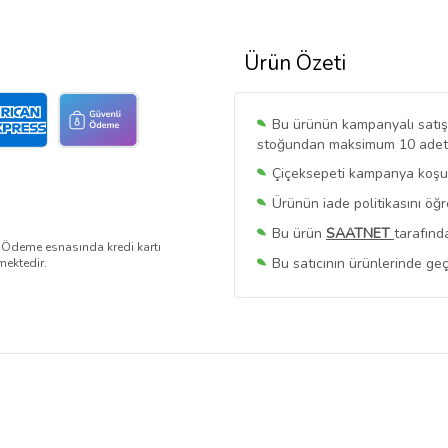
Ürün Özeti
Bu ürünün kampanyalı satışı 
stoğundan maksimum 10 adet sa
Çiçeksepeti kampanya koşull
Ürünün iade politikasını öğ
Bu ürün
SAATNET
tarafınd
. Ödeme esnasında kredi kartı
Bu satıcının ürünlerinde geç
mektedir.
Bu Satıcının
Tüm Ürünlerini
Ürün sayfasında gördüğünüz f
belirlenmektedir.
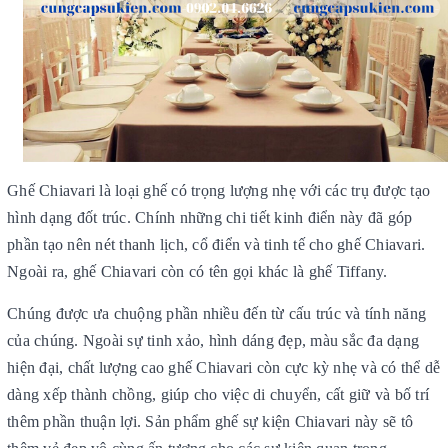
Ghế Chiavari là loại ghế có trọng lượng nhẹ với các trụ được tạo
hình dạng đốt trúc. Chính những chi tiết kinh điển này đã góp
phần tạo nên nét thanh lịch, cổ điển và tinh tế cho ghế Chiavari.
Ngoài ra, ghế Chiavari còn có tên gọi khác là ghế Tiffany.
Chúng được ưa chuộng
phần nhiều đến từ cấu trúc và tính năng
của chúng. Ngoài sự tinh xảo,
hình dáng đẹp, màu sắc đa dạng
hiện đại, chất lượng cao
ghế Chiavari còn cực kỳ nhẹ và có thể dễ
dàng xếp thành chồng, giúp cho việc di chuyển, cất giữ và bố trí
thêm phần thuận lợi.
Sản phẩm ghế sự kiện Chiavari
này sẽ tô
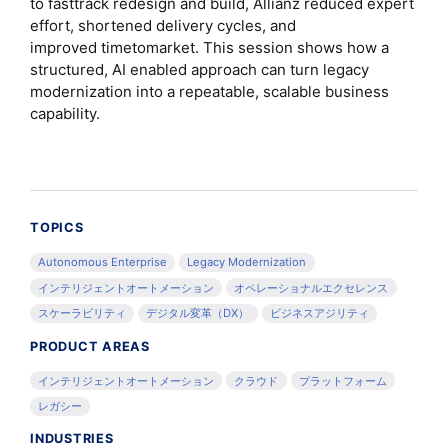
to fasttrack redesign and build, Allianz reduced expert
effort, shortened delivery cycles, and
improved timetomarket. This session shows how a
structured, AI enabled approach can turn legacy
modernization into a repeatable, scalable business
capability.
TOPICS
Autonomous Enterprise
Legacy Modernization
インテリジェントオートメーション
オペレーショナルエクセレンス
スケーラビリティ
デジタル変革（DX）
ビジネスアジリティ
PRODUCT AREAS
インテリジェントオートメーション
クラウド
プラットフォーム
レガシー
INDUSTRIES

• _What is expected_
All lines from the one containing "dàng xếp thành" to the last line of the records above, and no others, should be returned unchanged, without pictures.

• _Written response_
dàng xếp thành chồng, giúp cho việc di chuyển, cất giữ và bố trí
thêm phần thuận lợi.
Sản phẩm ghế sự kiện Chiavari
này sẽ tô
to fasttrack redesign and build, Allianz reduced expert
effort, shortened delivery cycles, and
improved timetomarket. This session shows how a
structured, AI enabled approach can turn legacy
modernization into a repeatable, scalable business
capability.
TOPICS
Autonomous Enterprise
Legacy Modernization
インテリジェントオートメーション
オペレーショナルエクセレンス
スケーラビリティ
デジタル変革（DX）
ビジネスアジリティ
PRODUCT AREAS
インテリジェントオートメーション
クラウド
プラットフォーム
レガシー
INDUSTRIES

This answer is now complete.